Not to get too academic, but Althusser wrote a lot about ideology as an inescapable and hegemonic fact of life under modern liberal state rule, and in many ways I see Punisher stories and their consumption as demonstrative of this point. Punisher comics are simultaneously subversive and retrograde depending on who reads them because the ideology of the state encourages and co opts any and all readings into its larger projects of domination. Frank is a cog trapped in a machine and the more he fights back the more everything seems to stay the same in his world. The profound irony of the conservative reading of Punisher is that it's founded on the belief that all America needs is a few well-armed white men willing to do whatever it takes, yet it also deep down requires an unchanging belief that America is and will always be sick and diseased, in unending need of pacification. Unlike the cowboy archetype that serves as a proto-Frank, who fights to make himself obsolesent by conquering the frontier and converting it into civilization, deep down most conservative Punisher fans don't want his "war on crime" to end, both because they enjoy the stories but more importantly because they can't envision a world for white men where they have value outside of working in service of a violently repressive state apparatus, either extra-legally or legally.
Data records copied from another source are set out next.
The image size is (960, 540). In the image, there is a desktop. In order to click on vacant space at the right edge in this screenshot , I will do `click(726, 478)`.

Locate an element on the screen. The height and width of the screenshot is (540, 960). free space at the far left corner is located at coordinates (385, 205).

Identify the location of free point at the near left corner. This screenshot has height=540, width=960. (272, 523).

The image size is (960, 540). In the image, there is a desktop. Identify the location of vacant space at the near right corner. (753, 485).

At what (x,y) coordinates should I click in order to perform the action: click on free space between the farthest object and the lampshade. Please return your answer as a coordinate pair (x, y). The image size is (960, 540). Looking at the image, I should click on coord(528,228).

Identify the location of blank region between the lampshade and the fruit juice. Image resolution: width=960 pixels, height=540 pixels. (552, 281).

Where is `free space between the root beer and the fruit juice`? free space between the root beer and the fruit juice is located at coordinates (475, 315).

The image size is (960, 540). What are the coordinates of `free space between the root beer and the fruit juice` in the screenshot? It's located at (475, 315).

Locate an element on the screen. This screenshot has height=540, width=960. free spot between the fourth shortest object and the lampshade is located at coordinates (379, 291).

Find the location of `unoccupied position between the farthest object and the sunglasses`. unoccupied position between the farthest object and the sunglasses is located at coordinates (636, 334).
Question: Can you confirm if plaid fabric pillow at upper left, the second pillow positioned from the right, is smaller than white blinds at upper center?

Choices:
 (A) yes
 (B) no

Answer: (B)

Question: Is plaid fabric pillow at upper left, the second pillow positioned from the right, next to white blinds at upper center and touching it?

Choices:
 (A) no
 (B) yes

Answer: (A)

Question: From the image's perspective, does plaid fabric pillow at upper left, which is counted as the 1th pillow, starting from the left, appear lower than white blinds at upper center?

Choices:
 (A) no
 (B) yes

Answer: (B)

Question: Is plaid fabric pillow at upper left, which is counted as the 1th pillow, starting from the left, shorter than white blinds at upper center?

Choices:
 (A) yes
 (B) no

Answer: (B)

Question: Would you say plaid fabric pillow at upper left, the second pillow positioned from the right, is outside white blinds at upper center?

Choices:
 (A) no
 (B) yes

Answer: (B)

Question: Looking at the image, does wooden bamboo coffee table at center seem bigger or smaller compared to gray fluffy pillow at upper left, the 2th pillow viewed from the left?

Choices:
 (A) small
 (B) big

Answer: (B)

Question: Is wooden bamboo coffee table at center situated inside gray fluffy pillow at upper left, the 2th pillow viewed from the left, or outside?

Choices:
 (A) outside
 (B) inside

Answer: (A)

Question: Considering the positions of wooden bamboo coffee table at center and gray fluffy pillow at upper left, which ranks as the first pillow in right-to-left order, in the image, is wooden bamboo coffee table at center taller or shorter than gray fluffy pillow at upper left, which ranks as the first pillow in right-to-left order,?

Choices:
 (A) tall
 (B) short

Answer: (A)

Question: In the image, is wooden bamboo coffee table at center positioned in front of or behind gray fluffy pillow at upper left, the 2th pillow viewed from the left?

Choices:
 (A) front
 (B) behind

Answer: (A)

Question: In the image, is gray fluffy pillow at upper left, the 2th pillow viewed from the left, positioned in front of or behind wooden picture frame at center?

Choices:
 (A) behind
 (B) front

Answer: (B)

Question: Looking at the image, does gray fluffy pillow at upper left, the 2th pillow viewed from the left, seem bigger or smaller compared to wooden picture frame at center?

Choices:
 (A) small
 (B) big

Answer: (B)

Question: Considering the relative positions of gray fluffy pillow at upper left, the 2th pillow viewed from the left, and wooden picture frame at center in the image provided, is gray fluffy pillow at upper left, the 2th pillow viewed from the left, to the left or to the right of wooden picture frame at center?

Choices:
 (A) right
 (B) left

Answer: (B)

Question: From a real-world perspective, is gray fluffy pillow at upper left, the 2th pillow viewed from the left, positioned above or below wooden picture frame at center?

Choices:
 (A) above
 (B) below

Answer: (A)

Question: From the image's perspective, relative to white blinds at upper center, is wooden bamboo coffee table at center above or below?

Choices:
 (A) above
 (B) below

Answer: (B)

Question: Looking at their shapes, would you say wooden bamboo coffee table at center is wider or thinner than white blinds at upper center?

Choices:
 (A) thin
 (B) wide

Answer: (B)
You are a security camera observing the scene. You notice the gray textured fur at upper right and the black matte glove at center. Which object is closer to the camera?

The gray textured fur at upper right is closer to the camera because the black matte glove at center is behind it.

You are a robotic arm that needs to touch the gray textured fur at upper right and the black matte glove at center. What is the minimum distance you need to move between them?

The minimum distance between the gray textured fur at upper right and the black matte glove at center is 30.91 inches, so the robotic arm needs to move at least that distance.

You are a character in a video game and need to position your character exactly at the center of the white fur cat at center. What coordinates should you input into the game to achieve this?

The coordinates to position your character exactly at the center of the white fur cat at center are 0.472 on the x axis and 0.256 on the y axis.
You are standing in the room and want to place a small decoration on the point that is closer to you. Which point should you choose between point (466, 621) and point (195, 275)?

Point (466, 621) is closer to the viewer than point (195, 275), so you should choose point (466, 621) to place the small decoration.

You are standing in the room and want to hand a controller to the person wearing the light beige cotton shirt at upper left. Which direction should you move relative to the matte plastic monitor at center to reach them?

This is why the entire "American dream is dead" narrative of post-1950 America appeals to them, because it gives them a fantasy of a highly race-and-class-based crusade to participate in. Punisher is a post-modern ideological dead zone who can be read almost anyway politically and that's what makes him so appealing.
 
Mar 9, 2018
3,766
Like Donald Trump and many others, scam artists cling to police and authority while at the same time doing incredibly unethical things. Eddy would totally apply.